# WaKü für 1080 ti Poseidon



## DerGisela (1. Februar 2018)

*WaKü für 1080 ti Poseidon*

Hallo,
bin im Thema WaKü noch nicht recht drin. Möchte mir das Genome WH-BL 2 holen mit einer vorinstallierten Cpu Kühlung von Captain, die 240 EX. Ich habe vor in das System eine 1080 ti Poseidon zu bauen und möchte wissen ob ich die vorinstallierte WaKü erweitern kann bzw wenn nicht ob jmd mir eine einfache ausreichende WaKü  zusammen stellen kann dafür bitte. Gerne lass ich mir erklären worauf ich achten muss ^^.


----------



## claster17 (1. Februar 2018)

*AW: WaKü für 1080 ti Poseidon*

Hast du die Poseidon schon? Welches Budget steht dir zur Verfügung? Welche sonstige Hardware willst du einsetzen?



DerGisela schrieb:


> möchte wissen ob ich die vorinstallierte WaKü erweitern kann



Nein und selbst wenn solltest du es des Aluradiators wegen nicht tun. Das Gehäuse ist für das gebotene übrigens viel zu teuer.


----------



## DerGisela (2. Februar 2018)

*AW: WaKü für 1080 ti Poseidon*

Nein aber mir sagt das Design und die Kühlmgl zu. Möchte ein intel i7 8700k auf ein z370 packen mit 16gb ram, einer kleinen ssd fürs Betriebssystem un paar dateien und eine hdd für spiele etc. Weiß das das gehäuse überteuert ist aber dennoch hab ich mich leider ins design verliebt weshalb nur das in frage kommt
Okay und könntest du mir eine einfache WaKü zusammen stellen die ich für die ti nutzen kann?


----------



## Krolgosh (2. Februar 2018)

*AW: WaKü für 1080 ti Poseidon*

Da du ja selbst sagst das du  im Thema Wakü noch nicht wirklich drin bist, möchte ich dir diesen Wasserkühlungsguide ans Herz legen. Da kannst du dich in die Materie einlesen.

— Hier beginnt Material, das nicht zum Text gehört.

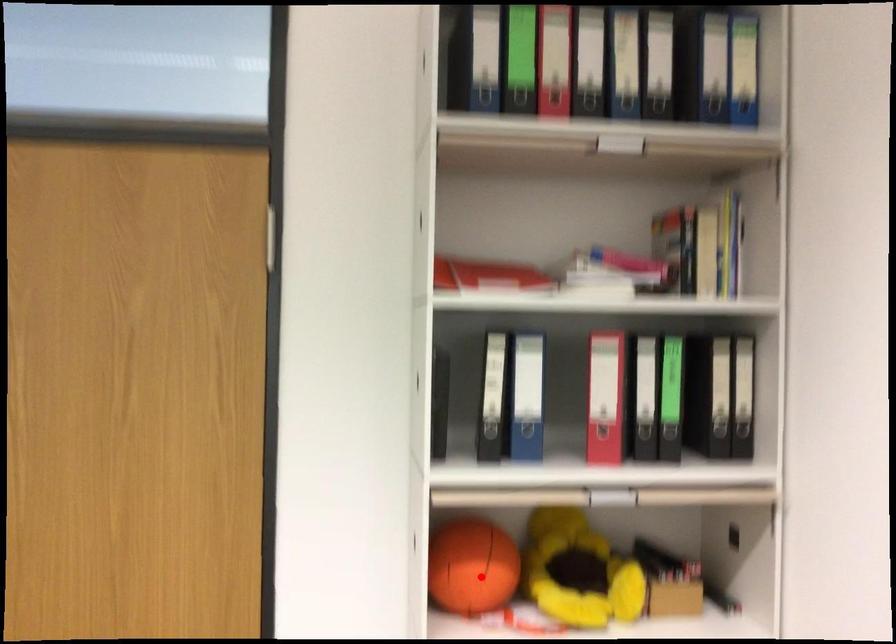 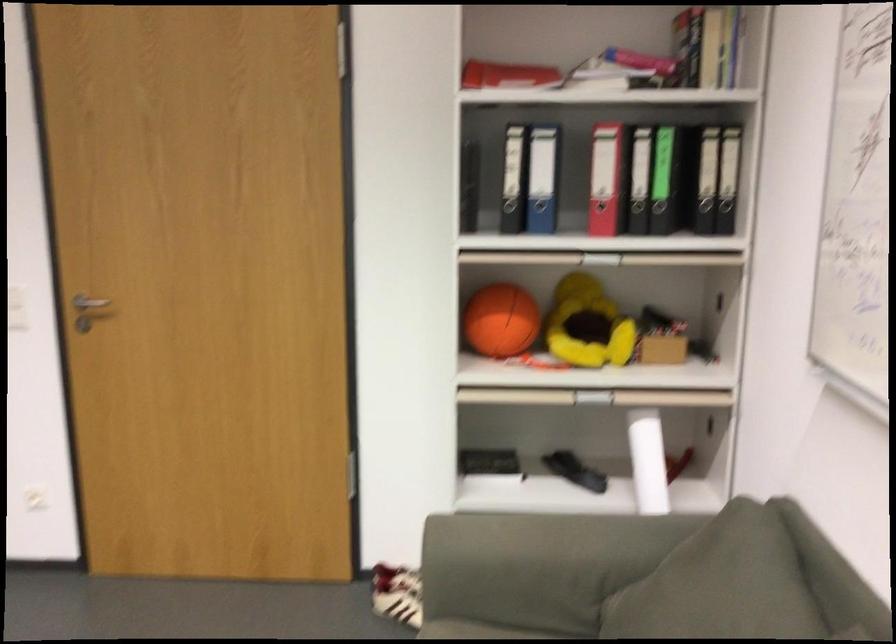 In the second image, find the point that corresponds to the highlighted location in the first image.

(501, 321) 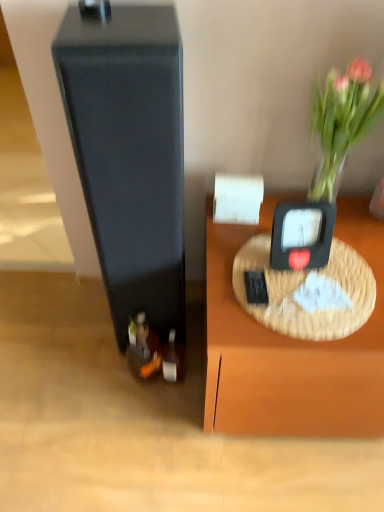 What are the coordinates of `free space to the left of shiny dark glass wine bottle at lower left, which is the 2th wine bottle from right to left` in the screenshot? It's located at (101, 390). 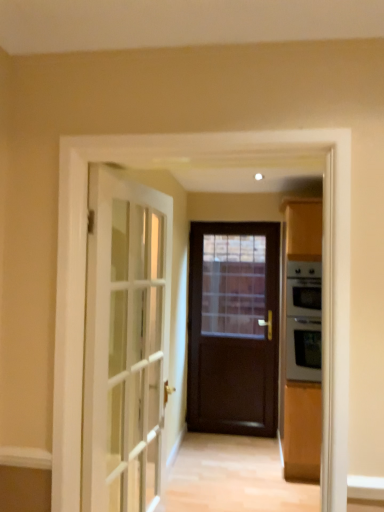 Question: Does silver metallic oven at right have a greater width compared to white glass door at left, which is the second door in back-to-front order?

Choices:
 (A) no
 (B) yes

Answer: (B)

Question: Is silver metallic oven at right at the right side of white glass door at left, the first door positioned from the front?

Choices:
 (A) yes
 (B) no

Answer: (A)

Question: From the image's perspective, is silver metallic oven at right on white glass door at left, which is the second door in back-to-front order?

Choices:
 (A) yes
 (B) no

Answer: (B)

Question: Can you confirm if silver metallic oven at right is positioned to the left of white glass door at left, placed as the second door when sorted from right to left?

Choices:
 (A) yes
 (B) no

Answer: (B)

Question: Does silver metallic oven at right come behind white glass door at left, which is the second door in back-to-front order?

Choices:
 (A) yes
 (B) no

Answer: (A)

Question: From the image's perspective, relative to silver metallic oven at right, is dark wood door at center, which is counted as the 2th door, starting from the left, above or below?

Choices:
 (A) above
 (B) below

Answer: (B)

Question: Is dark wood door at center, positioned as the second door in front-to-back order, bigger or smaller than silver metallic oven at right?

Choices:
 (A) big
 (B) small

Answer: (B)

Question: Is dark wood door at center, which is counted as the 2th door, starting from the left, taller or shorter than silver metallic oven at right?

Choices:
 (A) tall
 (B) short

Answer: (A)

Question: Is point (192, 381) closer or farther from the camera than point (311, 372)?

Choices:
 (A) farther
 (B) closer

Answer: (A)

Question: From a real-world perspective, is dark wood door at center, the first door in the back-to-front sequence, physically located above or below white glass door at left, the first door positioned from the front?

Choices:
 (A) below
 (B) above

Answer: (A)

Question: Is dark wood door at center, which is counted as the 2th door, starting from the left, situated inside white glass door at left, which is the 1th door from left to right, or outside?

Choices:
 (A) outside
 (B) inside

Answer: (A)

Question: Relative to white glass door at left, which is the 1th door from left to right, is dark wood door at center, which is counted as the 2th door, starting from the left, in front or behind?

Choices:
 (A) front
 (B) behind

Answer: (B)

Question: In terms of height, does dark wood door at center, which ranks as the first door in right-to-left order, look taller or shorter compared to white glass door at left, the first door positioned from the front?

Choices:
 (A) tall
 (B) short

Answer: (A)

Question: Is point tap(306, 345) closer or farther from the camera than point tap(125, 183)?

Choices:
 (A) closer
 (B) farther

Answer: (B)

Question: Would you say silver metallic oven at right is to the left or to the right of white glass door at left, the first door positioned from the front, in the picture?

Choices:
 (A) right
 (B) left

Answer: (A)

Um die Frage nochmal zu stellen, hast du die Poseidon schon? 
Ich persönlich find die Lösung nämlich alles andere als elegant.. wenn man eh schon Custom aufbauen muss, hast dann aber trotzdem noch einen zweiten Kreislauf im System (CPU) der nicht erweiterbar ist.


----------



## DerGisela (2. Februar 2018)

*AW: WaKü für 1080 ti Poseidon*

Danke werde es mir heute abend mal komplett durchlesen!!^^ 
Nein noch ist gar nichts gekauft. 
Also lieber eine komplette Custom WaKü nutzen anstatt 2 systeme(cpu und gpu)? 
Es wäte schön wenn wir bei dem Gehäuse und der Graka bleiben könnten aber bin auch für neues offen


----------



## DerGisela (2. Februar 2018)

*AW: WaKü für 1080 ti Poseidon*

An die Spezi's 
Wäre es mgl die fertige cpu wakü zu zerlegen und die matrix an eine custom anzuschließen?


----------



## HisN (2. Februar 2018)

*AW: WaKü für 1080 ti Poseidon*

Willst Du es wirklich einfach haben?

Aqua Computer Webshop -  airplex modularity system 480 mm, Alu-Lamellen, D5 Pumpe, Edelstahl-Seitenteile 33030

Oben auf den Rechner drauf, zwei Schläuche in den Rechner und ein Stromkabel raus. Fertig ist die Laube.


----------



## Krolgosh (2. Februar 2018)

*AW: WaKü für 1080 ti Poseidon*

Elegant is das aber auch nicht 

Noch einfacher ist, hol dir statt der Poseidon die EVGA GeForce GTX 1080 Ti FTW3 HYBRID. Wenn unbedingt Wasser im Spiel sein muss. 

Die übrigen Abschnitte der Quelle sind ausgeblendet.